La pecora nera - di Ascanio Celestini (2010)
Giudizio sintetico: si può vedere (2,5/5)
Giudizio vernacolare: boia vanto 'iacchera celestini
Nicola è nato a Roma nei "favolosi anni '60", una Roma di periferia ancora semi-contadina. Lo cresce la nonna, soprattutto, una nonna che possiede un pollaio e che offre a tutti uova talmente fresche che "puzzano ancora del culo della gallina". La madre è in manicomio, il padre fa il pastore con i due fratelli molto più grandi di Nicola. A scuola va male, è troppo distratto, vive in un mondo tutto suo. Poi, succede qualcosa.
Lo ritroviamo una trentina d'anni dopo, proprio nel manicomio dove stava sua madre, e la nonna lo accompagnava, offrendo le uova alle suore. Ogni giorno va al supermercato a fare la spesa con la suora che gestisce il manicomio, e l'amico Nicola, che è proprio matto...
Celestini debutta al cinema con un'opera che ha già portato a teatro e che è diventata un libro. La struttura è evidentemente teatrale, e quindi poco cinematografica: tutta la storia è sorretta da una sorta di monologo del personaggio protagonista, naturalmente interpretato da Celestini, che appesantisce il tutto, soprattutto perchè lo stile di Celestini, per chi non lo conoscesse, è fatto da raffiche di parole e un uso reiterato dei tormentoni. Mai troppo stupidi (anzi), sia chiaro.

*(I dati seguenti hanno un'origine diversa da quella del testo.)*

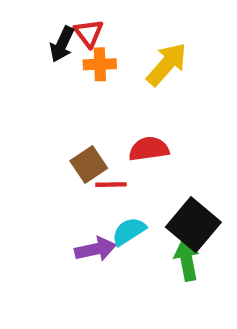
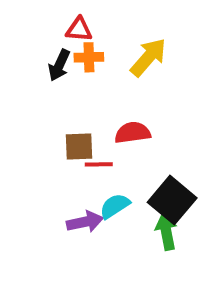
red triangle: (89, 33) -> (79, 30), turned -48
black arrow: (62, 44) -> (59, 65), moved
brown square: (89, 164) -> (79, 146), turned 32

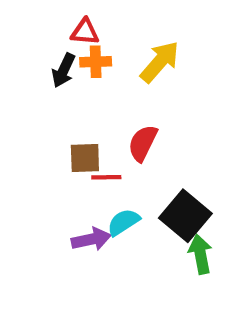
red semicircle: (133, 133) -> (143, 143), turned -56
green arrow: (166, 232) -> (200, 254), moved

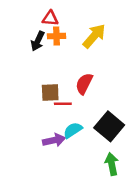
green arrow: (200, 254) -> (112, 164), moved

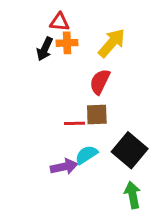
red semicircle: (84, 84) -> (100, 82), moved
brown square: (50, 92) -> (97, 114), moved

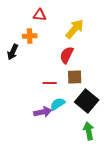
orange cross: (67, 43) -> (30, 36), moved
black arrow: (45, 49) -> (13, 52), moved
brown square: (97, 114) -> (75, 77), moved

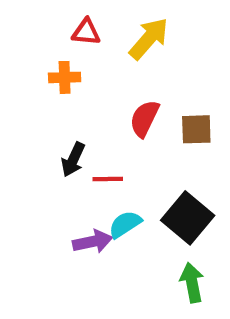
yellow arrow: (75, 29) -> (149, 39), moved
black arrow: (13, 52) -> (73, 160), moved
brown square: (75, 77) -> (196, 129), moved

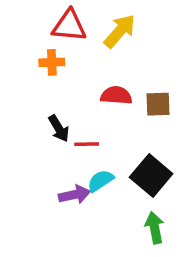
red triangle: (86, 32) -> (69, 26), size x1.5
red semicircle: (144, 118) -> (116, 95), turned 68
black arrow: (73, 160) -> (59, 128), turned -56

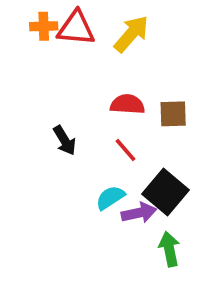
orange cross: (52, 62) -> (44, 26), moved
red line: (87, 144) -> (126, 150), moved, turned 50
purple arrow: (74, 195) -> (139, 213), moved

Metteteci inoltre un'ambientazione in maggioranza in interni, piuttosto claustrofobici, una fotografia non brutta, ma senza dubbio deprimente, e un uso piuttosto intenso dei flashback, per spiegare, a cerchi concentrici, cosa è accaduto in quei trent'anni da una parte, e cosa sta accadendo adesso al protagonista, e vi renderete conto subito che il film non è di quelli godibili e scorrevoli.

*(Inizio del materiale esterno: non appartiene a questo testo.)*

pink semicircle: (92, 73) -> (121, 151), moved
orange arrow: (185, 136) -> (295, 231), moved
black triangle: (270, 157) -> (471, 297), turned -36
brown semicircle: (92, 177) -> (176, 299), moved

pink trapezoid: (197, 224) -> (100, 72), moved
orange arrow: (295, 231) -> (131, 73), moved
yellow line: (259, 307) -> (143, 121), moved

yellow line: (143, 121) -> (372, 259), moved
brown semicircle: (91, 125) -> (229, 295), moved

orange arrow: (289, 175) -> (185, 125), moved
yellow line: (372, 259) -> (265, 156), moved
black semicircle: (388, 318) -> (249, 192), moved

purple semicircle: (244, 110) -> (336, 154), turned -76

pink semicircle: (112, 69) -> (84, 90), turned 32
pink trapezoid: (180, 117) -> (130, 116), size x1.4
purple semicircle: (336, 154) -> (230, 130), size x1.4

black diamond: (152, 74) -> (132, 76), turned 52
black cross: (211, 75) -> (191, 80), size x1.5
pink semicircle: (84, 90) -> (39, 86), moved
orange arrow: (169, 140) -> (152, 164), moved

Nonostante ciò, mi sento di dire che La pecora nera è un lavoro ammirevole. Perchè la struttura, di cui sopra, che porta pian piano alla conclusione, è ben congegnata, e perchè tutto il film è costellato da un umorismo amaro ma (ovviamente) divertente, e non mancano i momenti di pura poesia. Senza parlare della riflessione sulla malattia mentale, e su come veniva trattata prima della Legge Basaglia.

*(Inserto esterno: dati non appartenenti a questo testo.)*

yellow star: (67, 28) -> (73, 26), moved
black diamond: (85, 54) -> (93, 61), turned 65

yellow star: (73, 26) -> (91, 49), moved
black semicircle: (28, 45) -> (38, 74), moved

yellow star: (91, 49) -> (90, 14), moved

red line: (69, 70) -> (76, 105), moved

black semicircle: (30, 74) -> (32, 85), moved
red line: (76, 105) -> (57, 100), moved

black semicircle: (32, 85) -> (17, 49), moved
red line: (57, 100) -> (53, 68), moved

A parte Celestini, che la maggior parte di voi conosce, ed è, in questo film, com'è in televisione o a teatro, ottime le prove di Giorgio Tirabassi (l'amico del protagonista) e di una Maya Sansa (Marinella) un po' inedita, che recitando senza il vincolo della dizione controllata risulta diversa dal solito. Curiosità: nei panni del padre del protagonista c'è Nicola Rignanese, già partner di Antonio Albanese (il figlio di Perego; "Emergency, by Gino Strada"), ed in quelli della suora di colore c'è Igiaba Scego, scrittrice italiana di origine somala, della quale ho pubblicato anche alcuni articoli, e che scrive anche per Internazionale.